Items from a dataset:
* * *

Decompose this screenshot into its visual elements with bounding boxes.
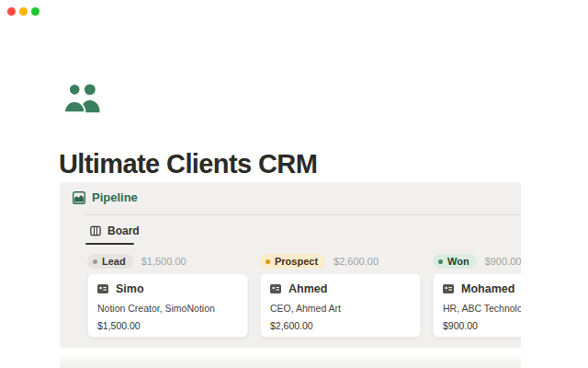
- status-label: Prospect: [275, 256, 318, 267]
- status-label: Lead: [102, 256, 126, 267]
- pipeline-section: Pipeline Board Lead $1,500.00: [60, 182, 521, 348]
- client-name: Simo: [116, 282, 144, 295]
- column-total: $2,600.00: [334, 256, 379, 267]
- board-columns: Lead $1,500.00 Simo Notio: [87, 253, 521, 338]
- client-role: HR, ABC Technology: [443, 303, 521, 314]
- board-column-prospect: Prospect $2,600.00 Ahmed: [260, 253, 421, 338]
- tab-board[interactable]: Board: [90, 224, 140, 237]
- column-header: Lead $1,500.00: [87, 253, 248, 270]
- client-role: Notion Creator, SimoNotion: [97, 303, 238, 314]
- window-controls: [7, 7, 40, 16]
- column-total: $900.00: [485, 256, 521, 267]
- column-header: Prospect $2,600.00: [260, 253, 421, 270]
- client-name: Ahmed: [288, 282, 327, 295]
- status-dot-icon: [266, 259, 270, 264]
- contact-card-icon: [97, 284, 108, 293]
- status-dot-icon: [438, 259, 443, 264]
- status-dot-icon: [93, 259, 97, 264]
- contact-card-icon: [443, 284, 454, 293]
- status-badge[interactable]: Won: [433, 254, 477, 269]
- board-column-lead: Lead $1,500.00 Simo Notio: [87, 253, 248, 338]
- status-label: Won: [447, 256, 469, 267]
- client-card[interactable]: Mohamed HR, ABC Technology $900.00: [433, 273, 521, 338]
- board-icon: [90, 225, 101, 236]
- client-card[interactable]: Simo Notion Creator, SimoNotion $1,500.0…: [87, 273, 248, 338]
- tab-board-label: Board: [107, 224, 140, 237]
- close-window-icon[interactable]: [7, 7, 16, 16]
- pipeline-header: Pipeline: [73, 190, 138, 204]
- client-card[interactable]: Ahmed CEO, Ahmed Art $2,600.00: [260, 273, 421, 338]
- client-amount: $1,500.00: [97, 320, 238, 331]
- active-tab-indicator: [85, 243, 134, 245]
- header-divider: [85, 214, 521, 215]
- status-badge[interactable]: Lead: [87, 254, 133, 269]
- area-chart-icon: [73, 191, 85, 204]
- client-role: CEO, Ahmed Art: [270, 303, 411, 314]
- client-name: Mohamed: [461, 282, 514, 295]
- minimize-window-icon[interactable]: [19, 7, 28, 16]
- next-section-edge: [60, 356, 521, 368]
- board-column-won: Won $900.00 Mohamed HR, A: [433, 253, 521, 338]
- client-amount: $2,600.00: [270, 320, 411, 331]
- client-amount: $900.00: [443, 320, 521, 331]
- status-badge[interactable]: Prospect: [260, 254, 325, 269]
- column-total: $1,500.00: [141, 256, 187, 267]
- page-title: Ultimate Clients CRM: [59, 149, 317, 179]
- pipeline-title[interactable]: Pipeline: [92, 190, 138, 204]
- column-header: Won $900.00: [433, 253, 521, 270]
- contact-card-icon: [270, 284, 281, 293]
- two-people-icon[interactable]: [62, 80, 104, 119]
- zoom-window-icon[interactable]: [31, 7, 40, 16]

* * *

For this exercise, transcribe the data exactly but without its pictures.

Decompose this screenshot into its visual elements with bounding boxes.
- status-label: Prospect: [275, 256, 318, 267]
- status-label: Lead: [102, 256, 126, 267]
- pipeline-section: Pipeline Board Lead $1,500.00: [60, 182, 521, 348]
- client-name: Simo: [116, 282, 144, 295]
- column-total: $2,600.00: [334, 256, 379, 267]
- board-columns: Lead $1,500.00 Simo Notio: [87, 253, 521, 338]
- client-role: HR, ABC Technology: [443, 303, 521, 314]
- board-column-prospect: Prospect $2,600.00 Ahmed: [260, 253, 421, 338]
- tab-board[interactable]: Board: [90, 224, 140, 237]
- column-header: Lead $1,500.00: [87, 253, 248, 270]
- client-role: Notion Creator, SimoNotion: [97, 303, 238, 314]
- window-controls: [7, 7, 40, 16]
- column-total: $900.00: [485, 256, 521, 267]
- column-header: Prospect $2,600.00: [260, 253, 421, 270]
- client-name: Ahmed: [288, 282, 327, 295]
- status-dot-icon: [266, 259, 270, 264]
- contact-card-icon: [97, 284, 108, 293]
- status-dot-icon: [438, 259, 443, 264]
- status-dot-icon: [93, 259, 97, 264]
- contact-card-icon: [443, 284, 454, 293]
- status-badge[interactable]: Won: [433, 254, 477, 269]
- board-column-lead: Lead $1,500.00 Simo Notio: [87, 253, 248, 338]
- status-label: Won: [447, 256, 469, 267]
- client-card[interactable]: Mohamed HR, ABC Technology $900.00: [433, 273, 521, 338]
- board-icon: [90, 225, 101, 236]
- client-card[interactable]: Simo Notion Creator, SimoNotion $1,500.0…: [87, 273, 248, 338]
- tab-board-label: Board: [107, 224, 140, 237]
- close-window-icon[interactable]: [7, 7, 16, 16]
- pipeline-header: Pipeline: [73, 190, 138, 204]
- client-card[interactable]: Ahmed CEO, Ahmed Art $2,600.00: [260, 273, 421, 338]
- client-amount: $1,500.00: [97, 320, 238, 331]
- active-tab-indicator: [85, 243, 134, 245]
- header-divider: [85, 214, 521, 215]
- status-badge[interactable]: Lead: [87, 254, 133, 269]
- area-chart-icon: [73, 191, 85, 204]
- client-role: CEO, Ahmed Art: [270, 303, 411, 314]
- client-name: Mohamed: [461, 282, 514, 295]
- minimize-window-icon[interactable]: [19, 7, 28, 16]
- next-section-edge: [60, 356, 521, 368]
- board-column-won: Won $900.00 Mohamed HR, A: [433, 253, 521, 338]
- client-amount: $2,600.00: [270, 320, 411, 331]
- client-amount: $900.00: [443, 320, 521, 331]
- status-badge[interactable]: Prospect: [260, 254, 325, 269]
- column-total: $1,500.00: [141, 256, 187, 267]
- page-title: Ultimate Clients CRM: [59, 149, 317, 179]
- pipeline-title[interactable]: Pipeline: [92, 190, 138, 204]
- column-header: Won $900.00: [433, 253, 521, 270]
- contact-card-icon: [270, 284, 281, 293]
- two-people-icon[interactable]: [62, 80, 104, 119]
- zoom-window-icon[interactable]: [31, 7, 40, 16]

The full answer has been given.